灵曦拼命摇着头,想要甩开他的手,可是随着头部的晃动,那如波浪般的快感再次席卷全身。
她绝望地发现,自己的身体竟然在迎合那个原人的触碰。
当那只脏手触碰到她的脸颊时,她竟然下意识地蹭了一下,就像一只讨好主人的小狗。
这个认知让她几欲发狂。
“怎么?是不是感觉里面很空?是不是很想让什么东西插进来止痒?”
另一个原人蹲在她身后,那只刚刚用过的黑色短棒再次抵在了那已经泥泞不堪的穴口,轻轻一戳。
“啊!”
灵曦浑身剧颤,发出一声短促的尖叫,紧接着便是一连串压抑不住的低吟。
那敏感度被放大了无数倍的肉壁,竟然贪婪地吸附住了那根短棒的顶端,仿佛那是她生命的唯一救赎。
“救我……杀了我……求求你……杀了我吧……”
她哭喊着,泪水混合着汗水打湿了鬓发。但这求饶声听在原人耳中,却成了最美妙的催情乐章。
她终于明白,对于现在的她来说,死亡成了一种奢望。
她那引以为傲的万年修为,此刻成了最大的诅咒,将她牢牢钉在这个耻辱柱上,让她清醒地看着自己是如何一步步沉沦,如何变成这群畜生胯下的一滩烂泥。
……
“请大人们手下留情,别把我的爱徒弄坏了,她还是第一次,身子骨还脆着呢。”
这声音,温柔得如同春日里拂过天山雪莲的微风,带着一丝熟悉的宠溺与关怀,轻易地穿透了这片充斥着淫邪与腥臭的红雾,落入了灵曦几近崩溃的耳膜之中。
那一瞬间,灵曦那因绝望而涣散的瞳孔猛地收缩。
这声音……刻在她灵魂深处几百年,她绝不可能听错!
这是她的师尊,是引领她踏入仙途的领路人,是千年之前修真界公认的第一女剑仙——寒月仙子。
在灵曦心中,师尊是比九天神女还要圣洁的存在。
记忆如潮水般涌来,那是千年前的昆仑之巅,师尊一袭胜雪白衣,手持“凛霜”神剑,一剑霜寒十四州,斩杀作乱妖龙,那身姿凛然如孤松,那眼神清冷如寒星。

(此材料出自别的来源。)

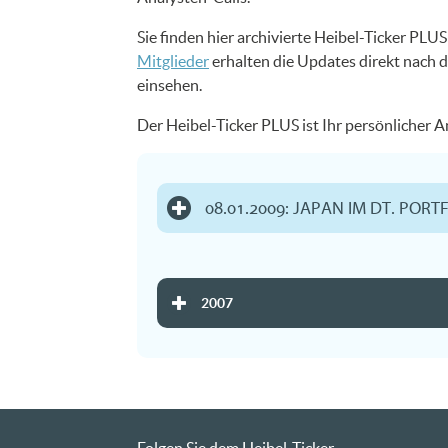
Sie finden hier archivierte Heibel-Ticker PL
Mitglieder
erhalten die Updates direkt nach d
einsehen.
Der Heibel-Ticker PLUS ist Ihr persönlicher 
08.01.2009: JAPAN IM DT. PORT
2007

师尊抚摸着她的头顶,语重心长地教导:“灵曦,吾辈剑修,当心如止水,斩断凡尘俗欲,方能证得无上大道。”
“师尊!”
灵曦仿佛在溺水中抓住了唯一的浮木,她猛地抬起头,虽然身体依然被原人按在泥里,虽然下身依然门户大开流着羞耻的液体,但她的眼睛里重新燃起了希望的光。
师尊飞升千年,定已在仙界成就无上果位,只要师尊在,这群丑陋的妖孽必死无疑!
“师尊救我!杀了这群……”
然而,那充满希望的呼喊,在看清迷雾中走出的身影时,像是被一只无形的大手硬生生掐断在了喉咙里,变成了破碎的咯咯声。
那是一个“人”……如果那还能被称为人的话。
寒月仙子确实来了。
但她不是御剑乘风而来,也不是脚踏祥云而降。
她是……像狗一样,四肢着地,从那泥泞的灌木丛中爬出来的。
曾经那件象征着掌门威仪的月白道袍早已不知所踪,取而代之的是一具未着寸缕、赤条条的肉体。
岁月似乎没有在她身上留下痕迹,那具身体依然丰腴美好,只是如今,这具曾令无数大能不敢直视的圣洁仙躯上,布满了各种令人触目惊心的痕迹。
她的脖颈上,扣着一个粗黑沉重的皮革项圈,上面连着一条拖在地上的铁链。
原本洁白如玉的肌肤上,用不知名的黑色颜料画满了淫秽的符文——那是某种“隶属契约”,从锁骨一直蔓延到那两团随着爬行而晃荡的硕大乳房上,甚至在两点被玩弄得肿胀紫红的乳尖周围,还画着两个带着箭头的圆圈,仿佛在标注着那是用来做什么的器官。
更让灵曦感到窒息的是,师尊的身后……
在那原本只有剑修傲骨的尾椎处,竟然赫然插着一条毛茸茸的、粉白色的狐狸尾巴!
那是某种特制的肛塞,粗大的基座此时正完全没入师尊的体内,随着她爬行的动作,那蓬松的大尾巴在空中左右摇摆,透着一股说不出的妖媚与下贱。
“师……师尊……?”
灵曦的大脑一片空白,仿佛被万千天雷同时轰击。